*** Block opens ***

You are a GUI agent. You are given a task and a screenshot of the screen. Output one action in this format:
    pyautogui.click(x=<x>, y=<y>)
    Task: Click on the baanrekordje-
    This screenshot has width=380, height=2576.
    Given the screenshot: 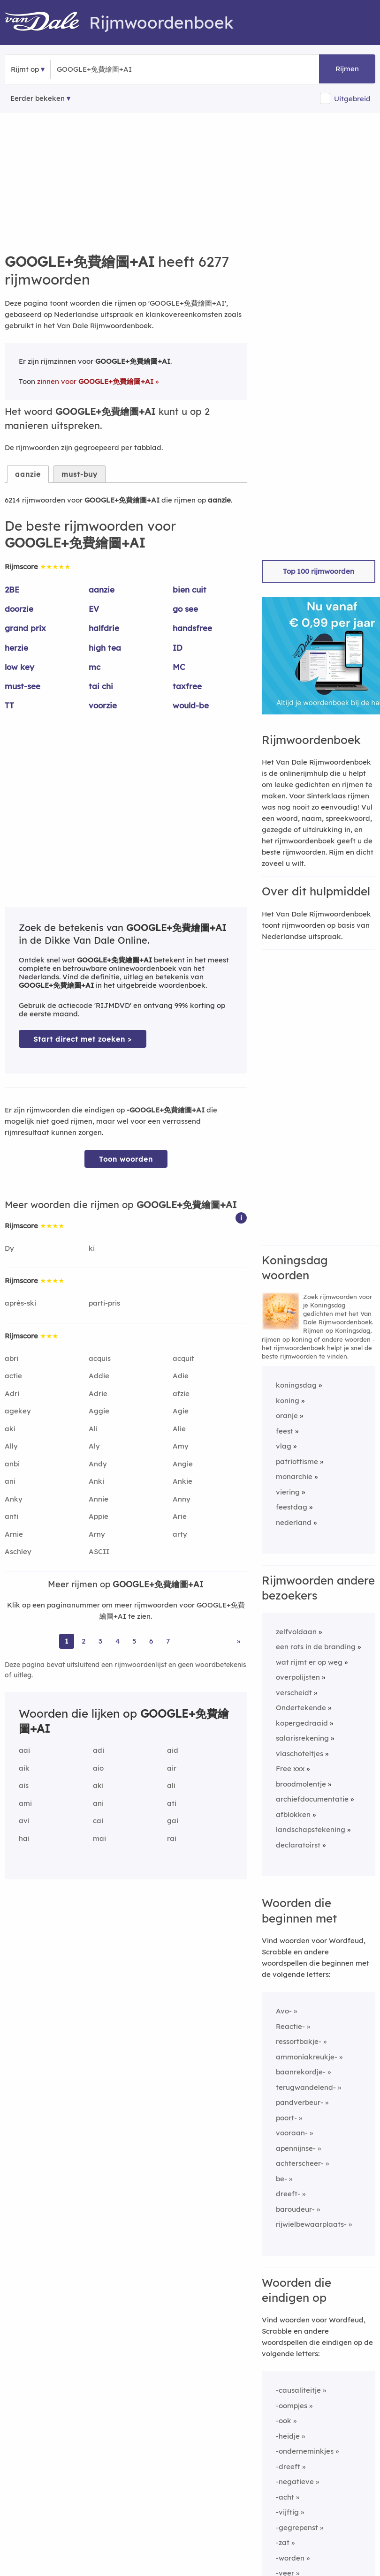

*** Block closes ***

▶ _TASK ITEM_
Copy the final stretch of lines, starting at the one that holds "This screenshot has" and ending at the last line of the data, exactly; omit pictures.

▶ _EXERCISE ANSWER_
    This screenshot has width=380, height=2576.
    Given the screenshot: 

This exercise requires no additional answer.